2.3   We have not and will not share your information with any other organisation (except for 2.4 below) without specifically seeking your permission.

2.4  When claiming Gift Aid from HM Revenue and Customs we are required in some instances (many donations are aggregated into daily totals) to provide brief name and address details.

2.5  Data portability has always applied on the Trauma Aid UK website when donors make payments through PayPal, the user does not have to re-enter information into PayPal that has already been securely entered on our website.  News Updates and other notifications are created within a secure on-line service called Mailchimp which is used by many other organisations. Whilst lists are held temporarily on Mailchimp with name and email details they are used only for the purpose of circulating notifications and are subsequently deleted.

3. Access to this information and your right of access

3.1  Information is held and processed on our website, which is held on UK servers, and on a single computer held by the Membership Secretary (who is a Trustee).
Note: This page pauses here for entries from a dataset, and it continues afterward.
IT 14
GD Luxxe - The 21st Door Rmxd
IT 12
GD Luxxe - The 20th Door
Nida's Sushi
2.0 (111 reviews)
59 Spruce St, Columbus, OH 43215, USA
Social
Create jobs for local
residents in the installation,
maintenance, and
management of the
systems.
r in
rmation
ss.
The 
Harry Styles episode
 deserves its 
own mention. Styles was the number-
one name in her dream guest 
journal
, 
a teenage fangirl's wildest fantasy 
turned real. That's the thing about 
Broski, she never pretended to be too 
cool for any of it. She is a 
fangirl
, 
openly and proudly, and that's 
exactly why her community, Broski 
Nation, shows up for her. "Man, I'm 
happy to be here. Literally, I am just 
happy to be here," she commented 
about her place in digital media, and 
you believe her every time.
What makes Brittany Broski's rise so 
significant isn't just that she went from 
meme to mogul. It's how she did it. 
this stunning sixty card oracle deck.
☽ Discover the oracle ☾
It is only made available to other Trustees for specific purposes, for instance management of Volunteer Supervisors by the Volunteer Coordinator and Volunteer Administrator, event registrations or to the Treasurer (a Trustee) for Gift Aid and annual account preparation. Processing for receipts is provided on the website and also on the Membership Secretary’s computer.

You have the right to request the information that we hold: already the receipts contain most of this information and email confirmations when you sign up as a Volunteer Supervisor or to an event generally contain this information.
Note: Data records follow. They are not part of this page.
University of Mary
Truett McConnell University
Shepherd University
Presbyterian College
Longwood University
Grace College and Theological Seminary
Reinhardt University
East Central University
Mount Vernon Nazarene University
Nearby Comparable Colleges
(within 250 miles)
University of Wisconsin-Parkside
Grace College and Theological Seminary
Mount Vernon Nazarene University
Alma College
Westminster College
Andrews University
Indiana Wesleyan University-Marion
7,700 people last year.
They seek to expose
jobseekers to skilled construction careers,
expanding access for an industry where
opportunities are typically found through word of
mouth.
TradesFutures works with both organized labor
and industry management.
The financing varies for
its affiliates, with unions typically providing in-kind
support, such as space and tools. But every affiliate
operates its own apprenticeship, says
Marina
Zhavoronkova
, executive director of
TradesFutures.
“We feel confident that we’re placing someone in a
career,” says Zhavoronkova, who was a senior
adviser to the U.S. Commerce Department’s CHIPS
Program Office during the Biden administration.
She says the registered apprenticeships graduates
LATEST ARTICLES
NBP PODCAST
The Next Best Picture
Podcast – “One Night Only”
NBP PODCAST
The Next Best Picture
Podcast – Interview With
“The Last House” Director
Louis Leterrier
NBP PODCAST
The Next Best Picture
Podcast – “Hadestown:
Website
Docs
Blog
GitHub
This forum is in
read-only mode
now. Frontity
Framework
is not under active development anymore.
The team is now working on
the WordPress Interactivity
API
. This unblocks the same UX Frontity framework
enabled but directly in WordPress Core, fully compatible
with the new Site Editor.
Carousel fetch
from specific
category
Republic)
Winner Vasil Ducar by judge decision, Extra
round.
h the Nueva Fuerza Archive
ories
4. Security, rectification and erasure

4.1   We take reasonable precautions to prevent loss, misuse or alteration of information you give us. Our website is held on servers based in the UK and is regularly backed-up securely both on-line (over an https secure service) and off-line. All access to data is password protected (see 4.3 below). You have a right to contact us if you believe any information held by us is incorrect and we will correct it. You may ask us to delete information and we will do so.

4.2  Due to the international nature of our work, some access to our systems is from countries outside of the UK or the European Economic Area (EEA) where there might not be the same level of legislative data protection; however this is a ‘restricted transfer‘ because only Trauma Aid UK volunteers (e.g. Volunteer Regional Coordinators) can access the data.
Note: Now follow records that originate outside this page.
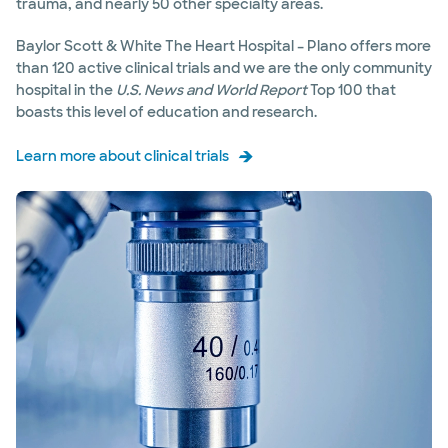
trauma, and nearly 50 other specialty areas.
Baylor Scott & White The Heart Hospital – Plano offers more
than 120 active clinical trials and we are the only community
hospital in the
U.S. News and World Report
Top 100 that
boasts this level of education and research.
Learn more about clinical trials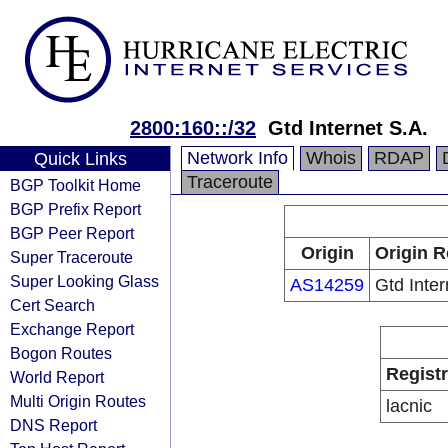
2800:160::/32
Gtd Internet S.A.
Network Info
Whois
RDAP
Quick Links
Traceroute
BGP Toolkit Home
BGP Prefix Report
BGP Peer Report
Origin
Origin R
Super Traceroute
Super Looking Glass
AS14259
Gtd Inter
Cert Search
Exchange Report
Bogon Routes
Regist
World Report
Multi Origin Routes
lacnic
DNS Report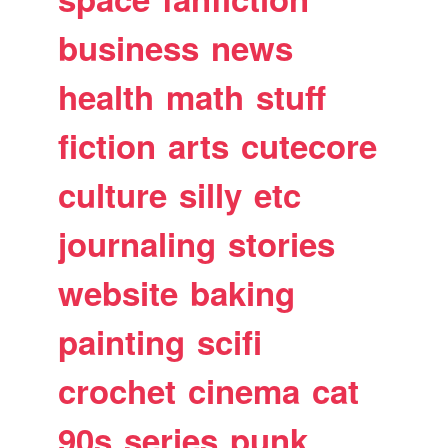
business
news
health
math
stuff
fiction
arts
cutecore
culture
silly
etc
journaling
stories
website
baking
painting
scifi
crochet
cinema
cat
90s
series
punk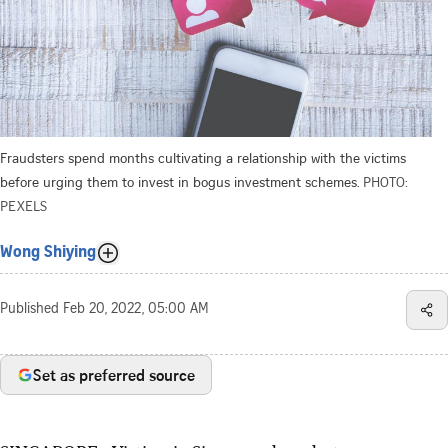
Fraudsters spend months cultivating a relationship with the victims
before urging them to invest in bogus investment schemes.
PHOTO:
PEXELS
Wong Shiying
Published
Feb 20, 2022, 05:00 AM
Set as preferred source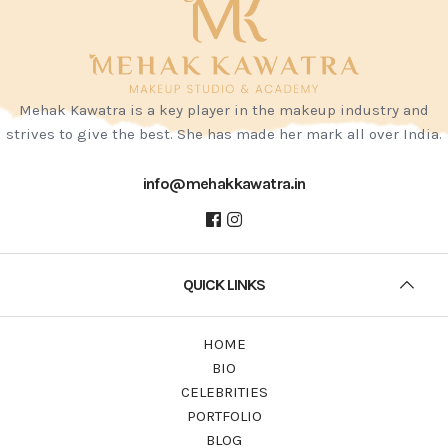
Mehak Kawatra is a key player in the makeup industry and
strives to give the best. She has made her mark all over India.
info@mehakkawatra.in
QUICK LINKS
HOME
BIO
CELEBRITIES
PORTFOLIO
BLOG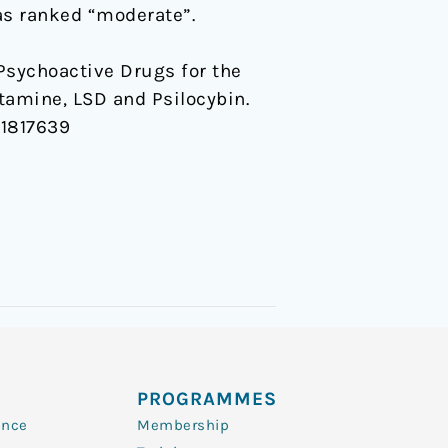
s ranked “moderate”.
of Psychoactive Drugs for the
tamine, LSD and Psilocybin.
.1817639
PROGRAMMES
ence
Membership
4.3  We address the risk of unauthorised exposure of all data (wherever accessed) by protecting it with several layers of security: (1) A top level access Password; (2) A Personal User ID (e.g. Volunteer Supervisor ID); (3) A very strong Personal Password; (4) Access restriction dependent on User Role.

4.4   Communications are normally sent by e-mail. For ease of use and compatibility, communications will not be sent in an encrypted form. E-mail unless encrypted is not a fully secure means of communication. Whilst we endeavour to keep our systems and communications protected against viruses and other harmful effects we cannot bear responsibility for all communications being virus-free.

5. Cookies

5.1   A cookie is a small piece of data or message that is sent from a website’s server to your web browser and then might be stored on your hard drive. The Trauma Aid UK web site only uses Functional cookies which are necessary for the web site to operate; we do not use transactional or tracking cookies. Cookies cannot read data off your hard drive or other cookie files.

6. Other information and the right to object

6.1   If you would like us to correct or update any information, or if you would like information deleted from our records, then please email us at contact@traumaaiduk.org

6.2   This privacy policy may be updated from time to time, so please check it periodically.

6.3   Links within our website to other websites are not covered by this privacy policy.

6.4  References to “we”, “us”, “you” or “our” in this Privacy Policy are references to the Trauma Aid UK, a charity registered in England and Wales, number: 1138372.